One of our staff members has many years of experience counseling couples on financial planning (from newlyweds to couples celebrating milestone anniversaries), so we decided to interview her to see what additional financial advice she would give couples:
What steps do you recommend couples take to be financially prepared for their future?
Step 1: Come to an agreement on how to share your money. Decide if you want your money all in one account or separate ones. For example, many people with second marriages decide to have a shared account for communal needs and then separate accounts for all other spending. I have seen both versions work well, as long as both people have the same expectations.
Step 2: Agree on some amount that each person can spend without needing to discuss it with the other. The amount will depend on the couple. It could be $100 for some or $5,000 for others. Everyone has to have his/her own money to spend. Think about what’s important to each of you and prioritize. Anything over the set amount should be discussed.
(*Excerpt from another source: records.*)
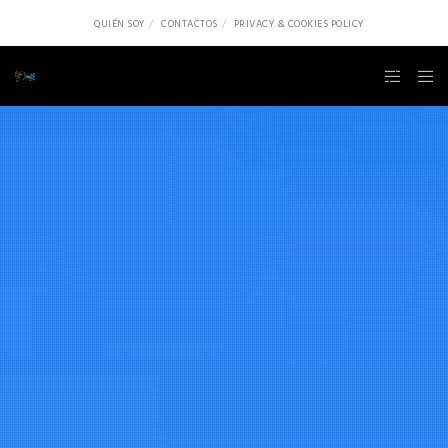
QUIÉN SOY
CONTACTOS
PRIVACY & COOKIES POLICY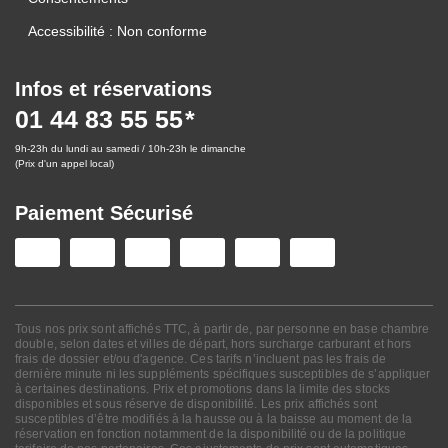
Accessibilité : Non conforme
Infos et réservations
01 44 83 55 55
9h-23h du lundi au samedi / 10h-23h le dimanche
(Prix d'un appel local)
Paiement Sécurisé
Tous nos prix sont affichés TTC, à partir de, par personne en base chambre
double, selon dates et villes de départ, hors surcharge carburant et hors
frais de dossier et/ou d'agence. Ces tarifs n’incluent pas les frais de
dernière minute ni les suppléments spécifiques susceptibles de s’appliquer
à certaines destinations. Prix et promotions dans la limite des stocks
disponibles et sous réserve de disponibilité. Les prix affichés sont
susceptibles d’être modifiés à la hausse ou à la baisse au moment de la
réservation en fonction notamment de la disponibilité ou de la politique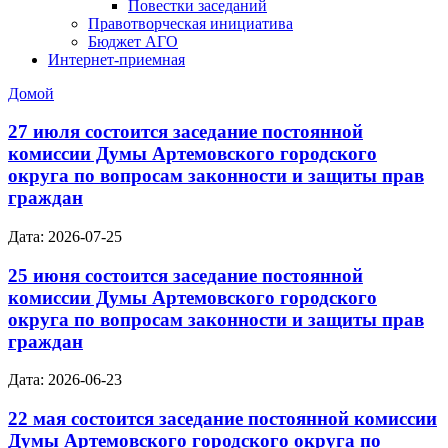
Повестки заседаний
Правотворческая инициатива
Бюджет АГО
Интернет-приемная
Домой
27 июля состоится заседание постоянной
комиссии Думы Артемовского городского
округа по вопросам законности и защиты прав
граждан
Дата: 2026-07-25
25 июня состоится заседание постоянной
комиссии Думы Артемовского городского
округа по вопросам законности и защиты прав
граждан
Дата: 2026-06-23
22 мая состоится заседание постоянной комиссии
Думы Артемовского городского округа по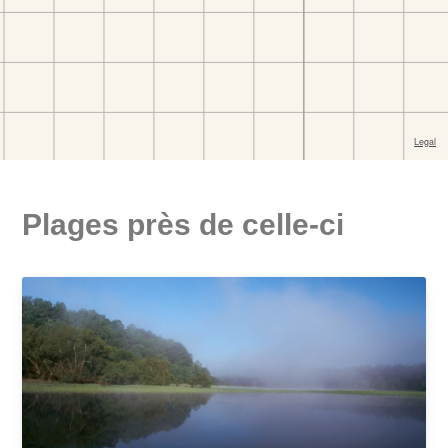
Plages près de celle-ci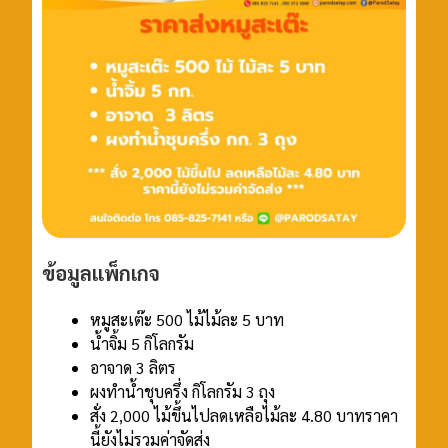
ข้อมูลแพ็กเกจ
หมูสะเต๊ะ 500 ไม้ไม้ละ 5 บาท
น้ำจิ้ม 5 กิโลกรัม
อาจาด 3 ลิตร
ผงทำน้ำชุบครึ่ง กิโลกรัม 3 ถุง
สั่ง 2,000 ไม้ขึ้นไปลดเหลือไม้ละ 4.80 บาทราคา
นี้ยังไม่รวมค่าจัดส่ง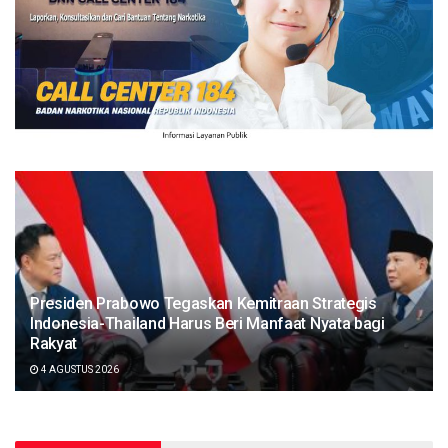
Presiden Prabowo Tegaskan Kemitraan Strategis
Indonesia-Thailand Harus Beri Manfaat Nyata bagi
Rakyat
4 AGUSTUS 2026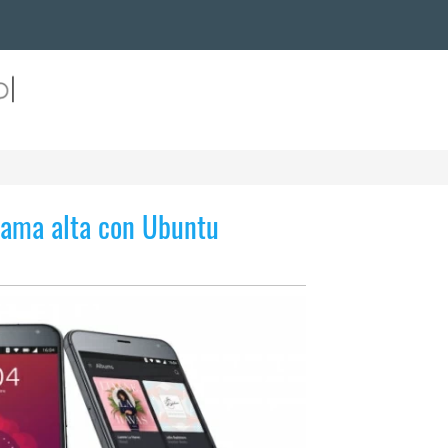
gama alta con Ubuntu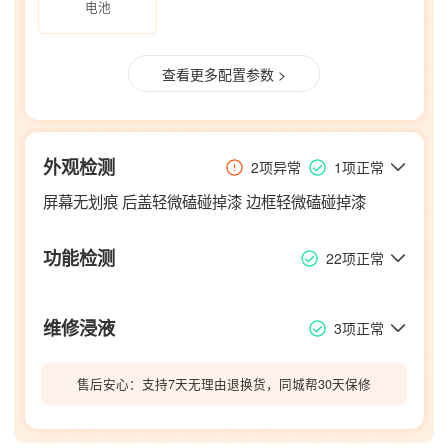
电池
查看更多配置参数 >
外观检测
2项异常
1项正常
屏幕无划痕 后盖轻微磕碰掉漆 边框轻微磕碰掉漆
功能检测
22项正常
维修浸液
3项正常
售后安心：支持7天无理由退换货，同城帮30天保修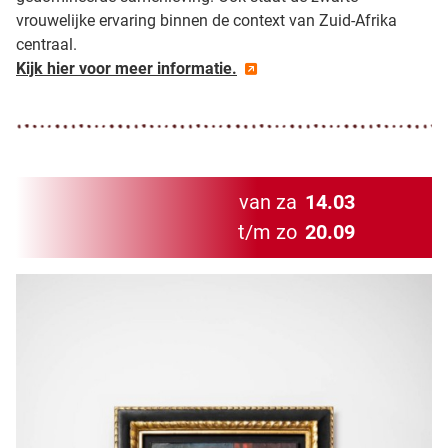
vrouwelijke ervaring binnen de context van Zuid-Afrika
centraal.
Kijk hier voor meer informatie.
van za
14.03
t/m zo
20.09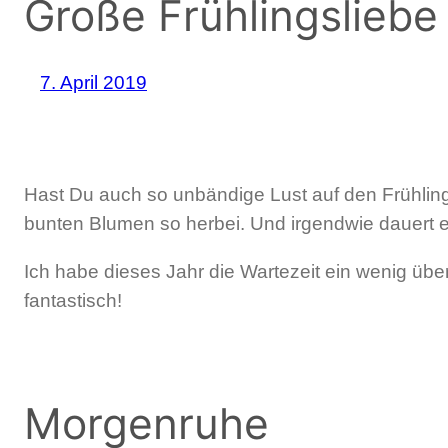
Große Frühlingsliebe
7. April 2019
Hast Du auch so unbändige Lust auf den Frühling
bunten Blumen so herbei. Und irgendwie dauert es 
Ich habe dieses Jahr die Wartezeit ein wenig üb
fantastisch!
Morgenruhe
Step 3: Consider ownership of assets. Many couples overlook ownership of assets, such as who is listed as the owner on the title of houses, cars and savings accounts. Make sure you’re informed and that the titles of your assets reflect your wishes, especially with beneficiaries of life insurance. In addition, if you have minor children, even if you have a will, you should consult with your attorney. A will is a good indicator you might need a trust to direct how your financial resources are to be used in raising your children in the event of your premature death. People make the mistake of thinking trusts are for wealthy people, but it just specifies how your assets are used.
What is the biggest mistake you’ve seen couples make?
Getting deeply into debt early. When you get into debt today you are spending tomorrow’s income, and then two to three years from now what was manageable is now burdensome. Disagreements over money is one of the biggest stresses in a marriage, but if people can come together with a spending plan early, the happier their life will be. It’s not about how much money you have; it’s how you agree to use it so each person feels like their goals and values are a priority.
To be able to live free from financial stress makes life easier, and again, freedom from financial stress is not about how much you have- it’s being able to sleep at night not worrying about how you’re going to pay the bills.